J Liver Cancer.  2022 Mar;22(1):51-56. 10.17998/jlc.2021.12.28.

Complete response to local therapy for advanced hepatocellular carcinoma with lung metastasis: a case report

Affiliations
  • 1Division of Gastroenterology, Department of Internal Medicine, Kangbuk Samsung Hospital, Sungkyunkwan University School of Medicine, Seoul, Korea
  • 2Department of Radiology, Kangbuk Samsung Hospital, Sungkyunkwan University School of Medicine, Seoul, Korea

Abstract

The concept of oligometastasis is widely accepted for various types of solid tumors; accordingly, better outcomes can be anticipated with aggressive local interventions. The treatment of advanced hepatocellular carcinoma (HCC) with extrahepatic metastasis is systemic therapy. However, treatment responses to systemic therapy are poor. Recently, a small number of metastatic cancers (oligometastasis) have been controlled by local therapy rather than systemic therapy. Our study reports a case of a 66-year-old male patient with advanced HCC with lung metastasis, which was treated with local therapy. There were less than four metastases in the lungs, which were treated with wedge resection, radiofrequency, and radiation therapy. He repeatedly underwent local therapy for lung oligometastasis and locoregional therapy for intrahepatic HCC rather than systemic therapy; control by local therapy was possible as his liver function was preserved with Child-Turcotte-Pugh class A.

Keyword

Hepatocellular carcinoma; Oligometastasis; Transarterial chemoembolization; Radiofrequency ablation; Case report

Figure

  • Figure 1. A huge hepatocellular carcinoma (13 cm) in the right hepatic lobe is shown on initial liver magnetic resonance imaging. (A) T1W arterial phase. (B) Hepatobiliary phase (yellow arrow).

  • Figure 2. After initial treatment, chest computed tomography shows lung metastases (yellow arrows). (A) Left upper lung nodule. (B) Right lower lung nodule.

  • Figure 3. Radiofrequency ablation was performed on the subpleural lung metastasis. (A) Coronal view. (B) Sagittal view.

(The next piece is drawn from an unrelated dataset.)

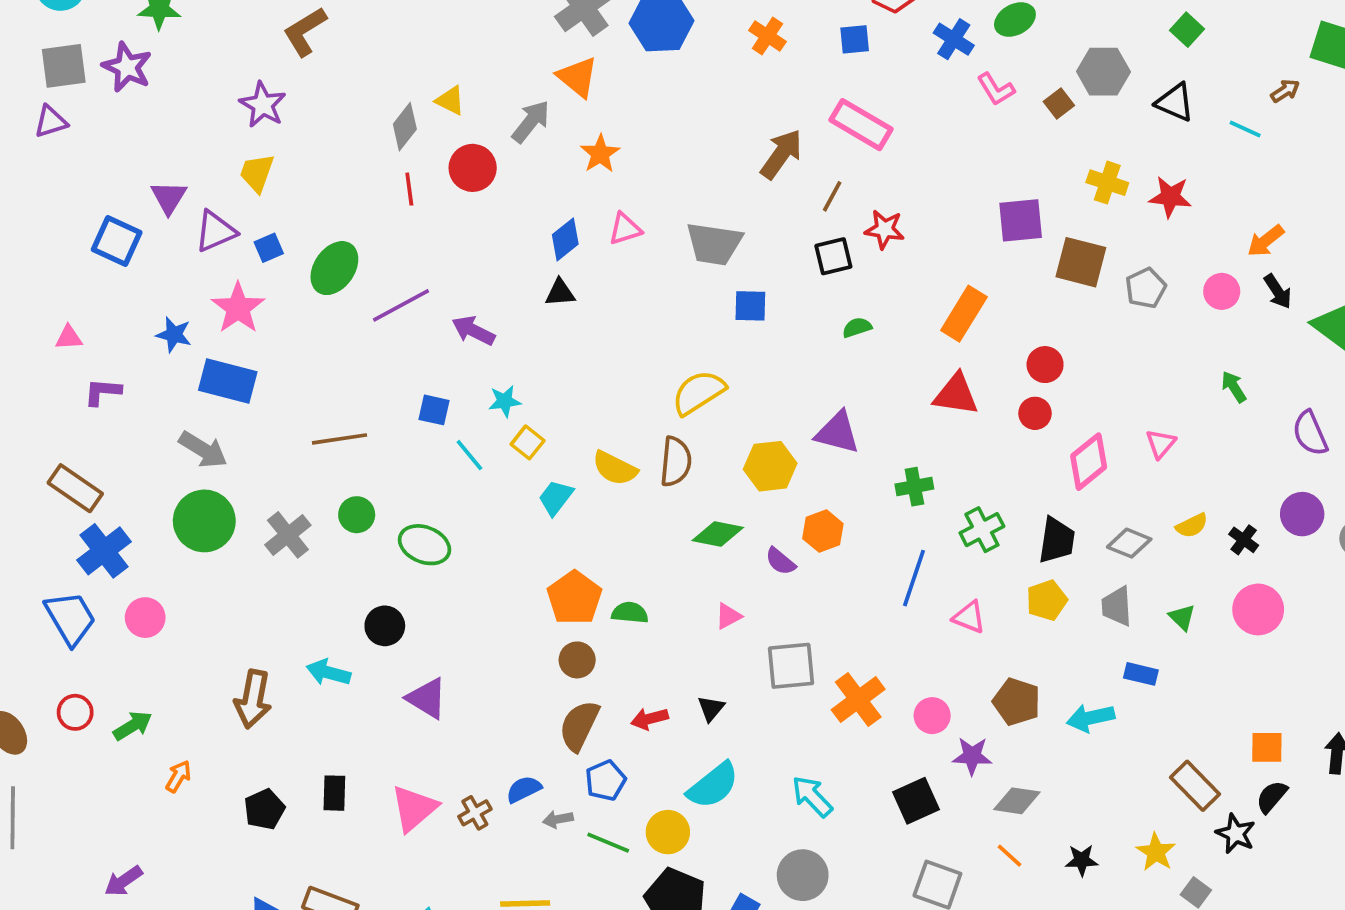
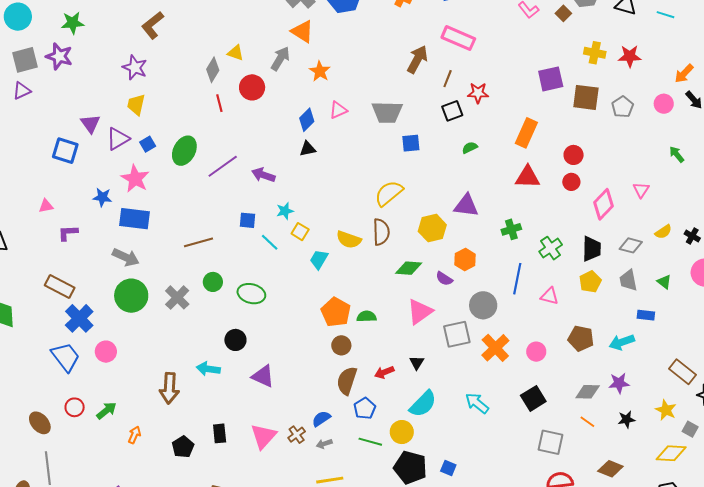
pink triangle: (728, 616) -> (420, 312), size x1.8
purple star: (972, 756) -> (619, 383), moved
gray arrow: (558, 819) -> (324, 444), moved
gray circle: (803, 875) -> (483, 305), moved

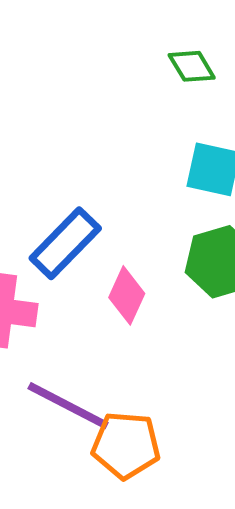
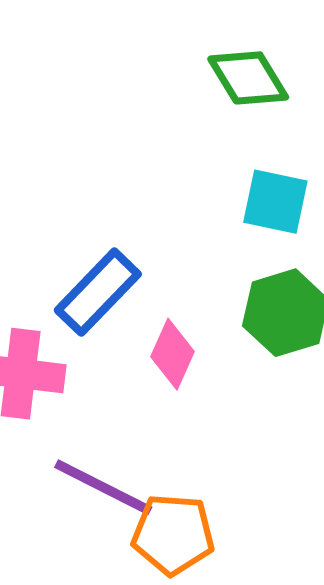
green diamond: (192, 66) -> (248, 78), size x1.4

  • Figure 4. After approximately 6 years of initial treatment, chest computed tomography shows a slightly increased lymph node (arrow) size of 7×15.6 mm in the left internal mammary chain.

  • Figure 5. Serum tumor makers significantly decreased after initial treatment and mildly increased at the first relapse. (A) Alpha-fetoprotein (AFP). (B) Protein induced by the absence of vitamin K or antagonist-II (PIVKA-II).

  • Figure 6. Last computed tomography (CT) shows no evidence of hepatocellular carcinoma recurrence. (A) Liver CT. (B) Chest CT.